(Extracted material Opens)
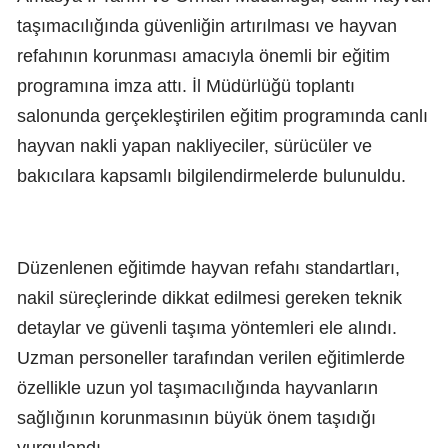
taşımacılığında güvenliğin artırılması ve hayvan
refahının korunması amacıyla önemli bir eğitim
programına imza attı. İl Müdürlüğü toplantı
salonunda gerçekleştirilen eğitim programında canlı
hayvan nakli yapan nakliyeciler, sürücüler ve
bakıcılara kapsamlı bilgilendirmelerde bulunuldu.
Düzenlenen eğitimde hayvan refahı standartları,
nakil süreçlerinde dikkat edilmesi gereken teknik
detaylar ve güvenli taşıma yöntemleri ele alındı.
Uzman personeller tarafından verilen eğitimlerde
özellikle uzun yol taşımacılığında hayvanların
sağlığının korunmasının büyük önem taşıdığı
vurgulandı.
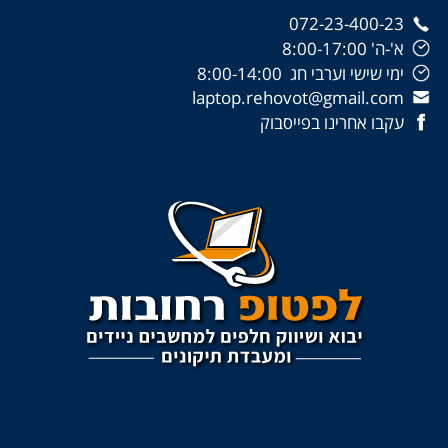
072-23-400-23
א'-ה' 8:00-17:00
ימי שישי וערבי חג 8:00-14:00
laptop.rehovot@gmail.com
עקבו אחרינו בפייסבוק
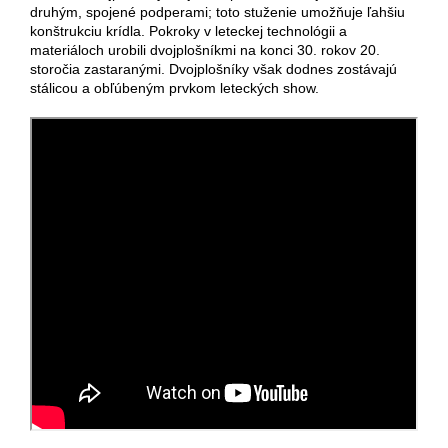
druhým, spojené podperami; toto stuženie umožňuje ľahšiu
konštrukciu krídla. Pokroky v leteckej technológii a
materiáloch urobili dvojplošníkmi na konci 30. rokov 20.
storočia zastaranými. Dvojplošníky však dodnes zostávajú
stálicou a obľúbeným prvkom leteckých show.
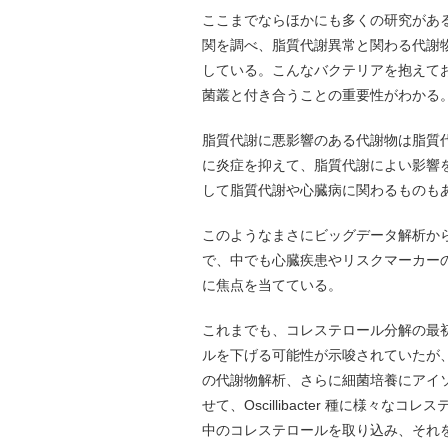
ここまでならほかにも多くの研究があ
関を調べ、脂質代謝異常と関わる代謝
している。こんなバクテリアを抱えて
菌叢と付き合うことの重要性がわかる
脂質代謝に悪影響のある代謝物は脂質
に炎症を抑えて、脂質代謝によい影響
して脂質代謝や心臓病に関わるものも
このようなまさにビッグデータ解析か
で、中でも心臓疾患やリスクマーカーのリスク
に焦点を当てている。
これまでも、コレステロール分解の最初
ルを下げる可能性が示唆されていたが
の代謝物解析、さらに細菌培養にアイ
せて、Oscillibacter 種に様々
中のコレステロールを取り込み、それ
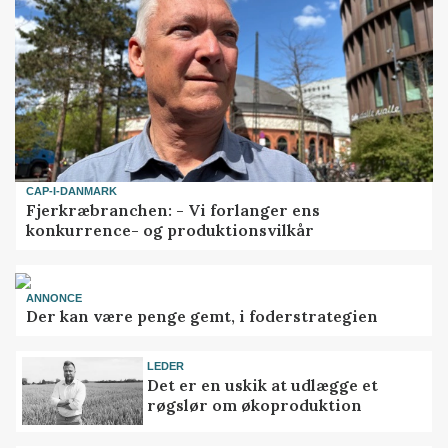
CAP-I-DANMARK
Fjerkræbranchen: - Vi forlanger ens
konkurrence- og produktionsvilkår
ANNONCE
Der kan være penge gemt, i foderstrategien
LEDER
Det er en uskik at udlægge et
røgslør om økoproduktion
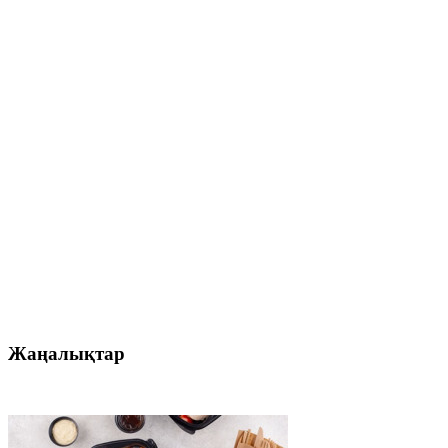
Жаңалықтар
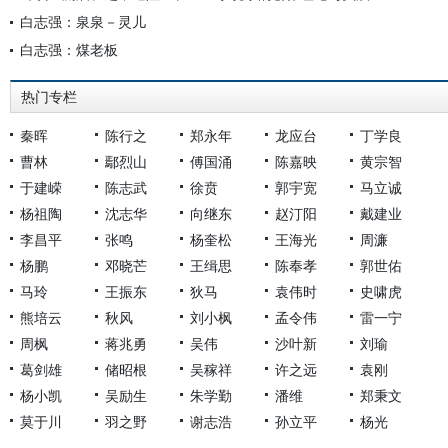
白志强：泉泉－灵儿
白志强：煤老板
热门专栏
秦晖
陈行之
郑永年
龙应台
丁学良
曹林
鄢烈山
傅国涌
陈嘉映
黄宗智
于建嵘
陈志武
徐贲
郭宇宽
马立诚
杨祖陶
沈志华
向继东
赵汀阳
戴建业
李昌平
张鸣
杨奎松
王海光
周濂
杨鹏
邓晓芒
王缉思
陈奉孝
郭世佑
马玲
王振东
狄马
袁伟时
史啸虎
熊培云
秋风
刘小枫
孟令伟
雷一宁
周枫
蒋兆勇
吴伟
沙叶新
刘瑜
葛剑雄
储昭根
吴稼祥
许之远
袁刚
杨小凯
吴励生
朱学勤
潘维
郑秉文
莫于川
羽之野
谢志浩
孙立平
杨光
(Extracted material Closes)
=== Exercise directions ===
Please, without any pictures, write out exactly the lines of the listing from its first line through the line that holds "bakıcılara kapsamlı bilgilendirmelerde", ends included, and nothing beyond them.

=== Solution for this exercise ===
taşımacılığında güvenliğin artırılması ve hayvan
refahının korunması amacıyla önemli bir eğitim
programına imza attı. İl Müdürlüğü toplantı
salonunda gerçekleştirilen eğitim programında canlı
hayvan nakli yapan nakliyeciler, sürücüler ve
bakıcılara kapsamlı bilgilendirmelerde bulunuldu.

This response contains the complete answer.